- About FPST
- Graduate Program
Assistant Dean Ed Kirtley Leads Summer Trip to South Africa
(STILLWATER, Okla., July 29, 2017) – From July 1st through July 8th, the Fire Protection and Safety Engineering Technology Program (FPST) and the Fire and Emergency Management Administration Program (FEMP) went to South Africa to gain a better understanding of the fire risk in informal settlements. This was the first shared project between the two leading fire protection programs at Oklahoma State University, laying the groundwork for future collaborative work. The trip provided students from the two disciplines an opportunity to work jointly to address fire risk in informal settlements. Not unlike natural and technological disasters, community fire risk is the product of many elements, including human behavior, the built environment, economic factors, and sociocultural forces that shape a community. From a disciplinary perspective, FPST students are typically only exposed to issues involving the built or engineered environment, and FEMP students largely focus on the sociocultural forces, spending limited time on the built environment. To effectively mitigate fire risk, however, fire protection engineers must consider the community from a holistic perspective, understanding how all of the elements intersect and collectively create the fire risk. The experience of working in the informal settlements – meeting and visiting with the residents and aid workers – puts all of the elements into perspective, bringing to light how these factors that contribute to fire and disaster risk are created and perpetuated. Through this experience, FPST students were exposed to the role of sociocultural and economic factors that contribute to community risk and FEMP students gained a better understanding of the interactions between the built and human environment. The university collaborated with Stellenbosch University and the Western Cape Government Disaster Management to focus on ways to improve fire safety in a number of informal settlements in the Stellenbosch and Cape Town areas.
Quotes from attendees:
Ed Kirtley: This trip provided our students with a unique opportunity to understand the fire problem in informal settlements, not only in South Africa but around the world.
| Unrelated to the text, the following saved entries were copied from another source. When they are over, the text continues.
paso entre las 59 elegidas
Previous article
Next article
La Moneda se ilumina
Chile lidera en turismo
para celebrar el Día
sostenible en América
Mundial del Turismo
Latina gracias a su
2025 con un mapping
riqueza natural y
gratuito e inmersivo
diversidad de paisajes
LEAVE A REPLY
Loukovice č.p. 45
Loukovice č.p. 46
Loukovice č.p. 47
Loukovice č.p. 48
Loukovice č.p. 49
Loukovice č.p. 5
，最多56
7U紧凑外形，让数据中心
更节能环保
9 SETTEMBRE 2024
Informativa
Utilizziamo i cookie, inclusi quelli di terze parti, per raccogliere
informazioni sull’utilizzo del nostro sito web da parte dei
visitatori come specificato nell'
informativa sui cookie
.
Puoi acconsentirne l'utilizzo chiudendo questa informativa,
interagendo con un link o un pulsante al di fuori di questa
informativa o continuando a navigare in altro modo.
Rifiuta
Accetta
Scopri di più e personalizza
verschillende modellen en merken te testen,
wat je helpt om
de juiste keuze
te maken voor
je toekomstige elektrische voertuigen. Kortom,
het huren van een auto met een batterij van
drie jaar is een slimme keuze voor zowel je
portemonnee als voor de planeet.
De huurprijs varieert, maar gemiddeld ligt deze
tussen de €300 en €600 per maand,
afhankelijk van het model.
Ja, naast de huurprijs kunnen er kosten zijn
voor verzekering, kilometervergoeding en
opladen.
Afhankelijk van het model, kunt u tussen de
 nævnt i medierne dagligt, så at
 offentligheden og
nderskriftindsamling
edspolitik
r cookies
As a result of their experience they understand the impact of socio/economic factors on fire risk in a community.
Jacob Branstetter: For me, the trip to S.A. represented an excellent opportunity to look at a snapshot of the fire service from another perspective. It showed me that some of the work being done by the fire service here in the states, that we take for granted, is not guaranteed and that we need to actively pursue progress, or we will begin to lose the progress that has been made so far.
Khalid Alkhaldi: As an OSU student, it is my honor to represent Fire Protection and Safety Engineering in South Africa. From real life example, this experience has changed my point of view in many aspects. I have learned the challenges in informal settlements fire incidents. Also, I noticed how the trust could be a crucial role between the fire departments and people who live in the informal settlements. Therefore, FPST’s aim is to reduce the risk of damaging effects of unavoidable hazards to acceptable levels and to save people lives.
Alex Greer: This unique experience provides students with a hands-on opportunity to see the impact of fire prevention in a high fire risk, multi-hazard environment. Through this experience, FPST students were exposed to the role of sociocultural and economic factors that contribute to community risk and FEMP students gained a better understanding of the interactions between the built and human environment. It also gave the students a chance to practice their research skills, interviewing residents about fire safety and their experience with smoke alarms. This study abroad provided a unique experience that prepares the students to work in other cultures and understand fire risks that are drastically different from those commonly found in the United States. This is an incredibly critical experience for these students, given that both FPST and FEMP graduates often work in international settings, including the Middle East, Asia, and Europe.
Rodney Eksteen-Western Cape Department: Over the past 10–20 years, many industrialized countries such as the US have reduced their fire related death rates. These reductions can be attributed to concerted and sustained fire prevention efforts, often based on scientific research and evidence involving academic institutions. The partnership with OSU Fire Protection Safety and Engineering Technology Department arises from the recognition that OSU is a major contributor to the development of skills and knowledge in fire mitigation. Bringing together government departments and universities such as OSU, strengthens our implementation of evidence-based fire safety and injury prevention interventions through an evidence-led and coordinated endeavor to changing the social, behavioral and environmental factors that cause fire injuries. The use and availability of smoke alarms has not yet been widely promoted in South Africa, where many people still consider smoke alarms to be a commercial device found only in factories, hospitals and other public buildings. Although scientifically proven through simulation tests that smoke alarms were technically proficient in detecting smoke in an informal dwelling before the onset of a fire, the work conducted in the informal settlements with the OSU officials provided valuable information on the behavioral and environmental challenges of using smoke alarms in informal settlements. In addition, identifying and understanding the risk factors commonly associated with fire hazards, (such as intoxication, smoking in bed, the use of flame stoves for cooking and wood-burning stoves), was essential to inform possible refinements to the intervention. The collaboration of between the OSU, Fire and Rescue Services, informal settlement residents in reducing fire risk has been critical to the successful design and implementation of this project.